This year, the ACM is also presenting its first Gordon Bell Prize for Climate modeling, and as we said we hoped would happen when in April of this year we covered the SCREAM variant of the Energy Exascale Earth System Model, also known as E3SM, developed and extended by Sandia National Laboratories, this extended resolution weather model is up for a prize. SCREAM is interesting is that is started from scratch for parts of the code, using C++ and the Kokkos library to parcel code out to CPUs and GPUs in systems, and in this case it was run on the Frontier machine at Oak Ridge, simulating 1.26 years per day for a practical cloud-resolving simulation.

The Sunway Oceanlite system is a finalist here, too, but this one simulated the effects of the underwater volcanic eruption off of Tonga in late 2021 and early 2022, including shock waves, earthquakes, tsunamis, and water and ash dispersal. The combination of simulations and models was able to simulate 400 billon particles and ran across 39 million cores in the Oceanlite system with 80 percent computational efficiency. (We want to see the paper on this one.)
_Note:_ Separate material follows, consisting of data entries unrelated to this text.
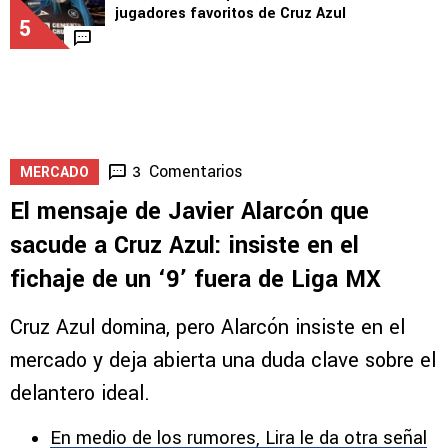
jugadores favoritos de Cruz Azul
5
Comentarios
3
MERCADO
El mensaje de Javier Alarcón que
sacude a Cruz Azul: insiste en el
fichaje de un ‘9’ fuera de Liga MX
Cruz Azul domina, pero Alarcón insiste en el
mercado y deja abierta una duda clave sobre el
delantero ideal.
En medio de los rumores, Lira le da otra señal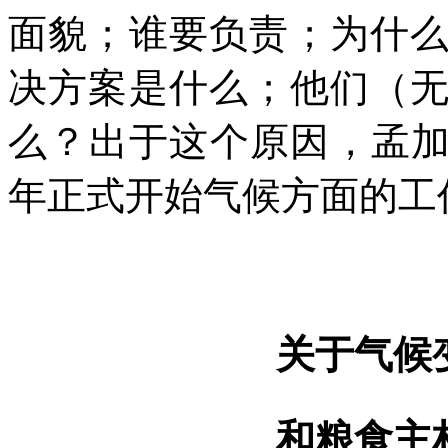
面貌；谁要负责；为什
决方案是什么；他们（
么？出于这个原因，孟
年正式开始气候方面的工
关于气候
和粮食主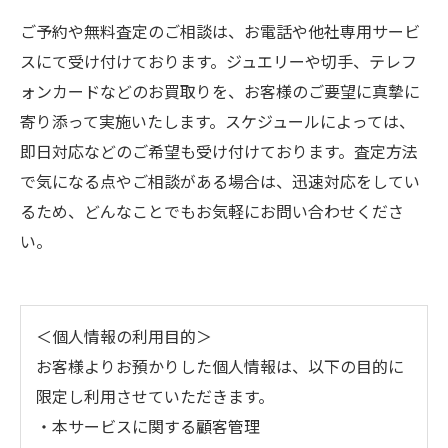
ご予約や無料査定のご相談は、お電話や他社専用サービ
スにて受け付けております。ジュエリーや切手、テレフ
ォンカードなどのお買取りを、お客様のご要望に真摯に
寄り添って実施いたします。スケジュールによっては、
即日対応などのご希望も受け付けております。査定方法
で気になる点やご相談がある場合は、迅速対応をしてい
るため、どんなことでもお気軽にお問い合わせくださ
い。
＜個人情報の利用目的＞
お客様よりお預かりした個人情報は、以下の目的に
限定し利用させていただきます。
・本サービスに関する顧客管理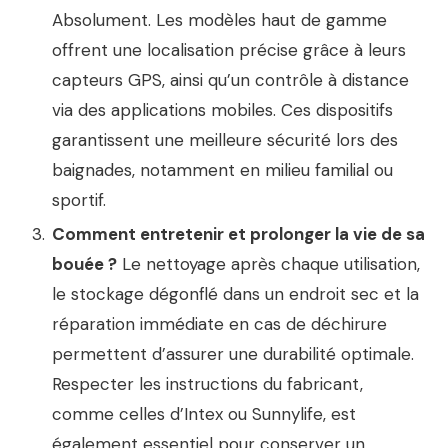
Absolument. Les modèles haut de gamme
offrent une localisation précise grâce à leurs
capteurs GPS, ainsi qu’un contrôle à distance
via des applications mobiles. Ces dispositifs
garantissent une meilleure sécurité lors des
baignades, notamment en milieu familial ou
sportif.
Comment entretenir et prolonger la vie de sa
bouée ?
Le nettoyage après chaque utilisation,
le stockage dégonflé dans un endroit sec et la
réparation immédiate en cas de déchirure
permettent d’assurer une durabilité optimale.
Respecter les instructions du fabricant,
comme celles d’Intex ou Sunnylife, est
également essentiel pour conserver un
The third Gordon Bell climate modeling finalist is a team of researchers in Japan who got their hands on 11,580 nodes in the “Fugaku” supercomputer at RIKEN lab – about 7 percent of the total nodes in the machine – and did a 1,000 ensemble, 500-meter resolution weather model with 30 second refresh for the 2021 Tokyo Olympics. This was a real use case, and over 75,248 weather forecasts distributed over a 30 day period and each 30 minute forecast was done in under three minutes.

So, basically, for the most part, this comes down to Froniter versus Oceanlite. Quelle surprise. . . .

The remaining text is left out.